Ultimately, there are no guarantees we won’t be caught in some cataclysmic event, try as we may. That really unnerves people, but I can honestly say it doesn’t fill me with panic. Why? Because I trust God will not abandon me. That sounds like a stupid-simple answer to those without faith, but I’ve been through hell and back again and know from experience it’s true. A lack of faith makes anyone who puts their trust in a higher power appear foolish. But trusting in God doesn’t mean you don’t take precautions nor do what you can to be prepared for the worst.
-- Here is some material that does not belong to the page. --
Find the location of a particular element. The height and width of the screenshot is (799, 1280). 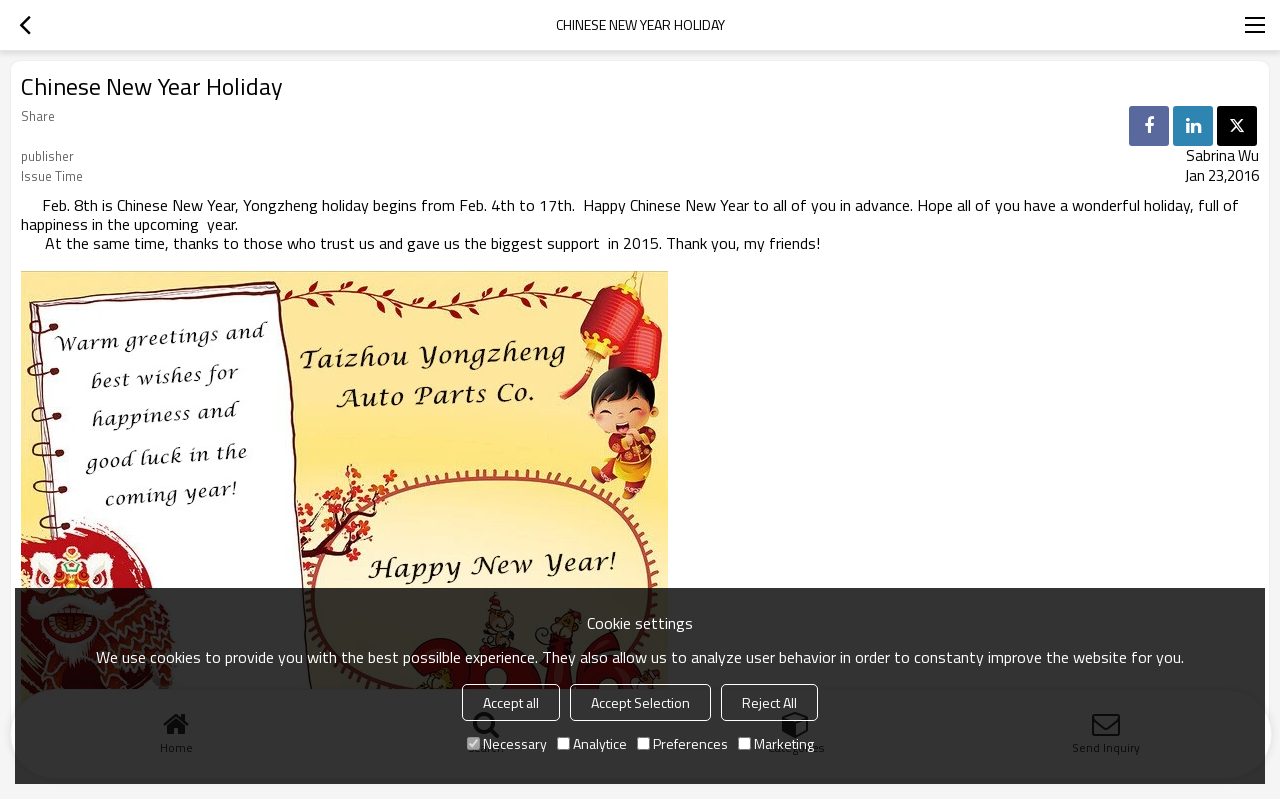 Preferences is located at coordinates (682, 743).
This is not a time for panic, but instead this is an opportunity to increase your faith. So many question if God cares about them. That makes any situation scarier, so use that fear to push you in the direction of belief. In my life I’ve found doing so to be of supreme benefit. Yes, I’m concerned about this new Coronavirus outbreak and what it means for everyone I love, but I have faith we are all in God’s hands, no matter the outcome. We don’t get to choose the challenges we face, but we do choose how we respond. More perilous times are coming, just like they did for me in Honduras after the hurricane. I escaped from death several more times. Use this opportunity to build your house upon the rock. It’s a decision you won’t regret.